● **Exercise**: In the records below, tally each line that contains the word "respect" and give the total only.

● **Material supplied**:
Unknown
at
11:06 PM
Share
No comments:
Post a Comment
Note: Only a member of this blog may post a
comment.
==
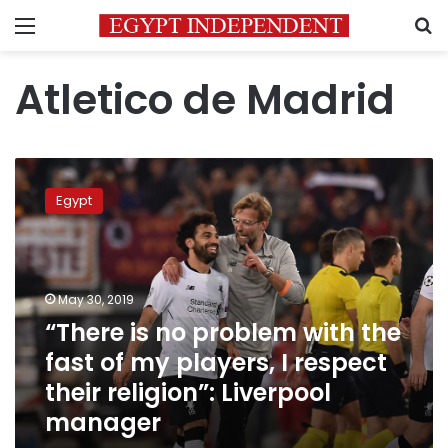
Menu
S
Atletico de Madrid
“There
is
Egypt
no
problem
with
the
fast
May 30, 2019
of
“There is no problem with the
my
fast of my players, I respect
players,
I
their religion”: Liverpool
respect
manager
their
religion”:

● **Written reply**: 2